What is needed: For every record that follows, write out the text exactly and omit the picture, if one is present.

Given data:

····················

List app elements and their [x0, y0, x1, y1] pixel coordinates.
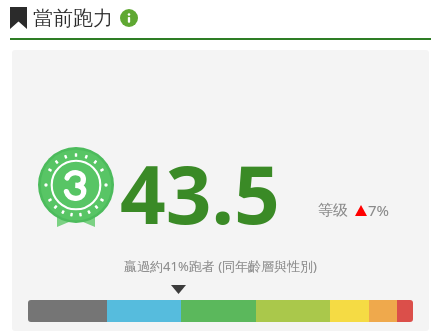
button[interactable]: Information	[120, 9, 138, 27]
staticText: 43.5	[120, 138, 280, 230]
button[interactable]	[28, 300, 413, 322]
staticText: 贏過約41%跑者 (同年齡層與性別)	[124, 257, 317, 275]
staticText: 等级	[318, 201, 348, 220]
staticText: 7%	[368, 200, 390, 220]
staticText: 當前跑力	[33, 6, 113, 31]
button[interactable]	[12, 50, 429, 331]
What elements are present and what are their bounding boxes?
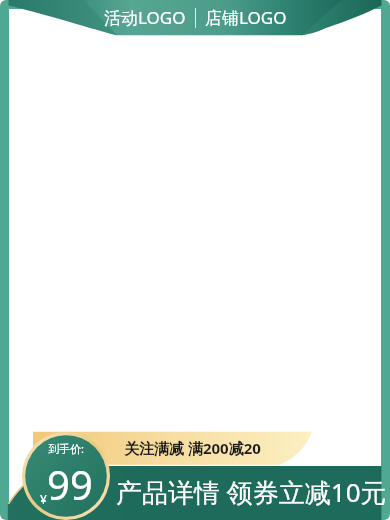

····················

Finished exercise:
List app elements and their [x0, y0, x1, y1] pixel coordinates.
button[interactable]: Information	[120, 9, 138, 27]
staticText: 43.5	[120, 138, 280, 230]
button[interactable]	[28, 300, 413, 322]
staticText: 贏過約41%跑者 (同年齡層與性別)	[124, 257, 317, 275]
staticText: 等级	[318, 201, 348, 220]
staticText: 7%	[368, 200, 390, 220]
staticText: 當前跑力	[33, 6, 113, 31]
button[interactable]	[12, 50, 429, 331]
What elements are present and what are their bounding boxes?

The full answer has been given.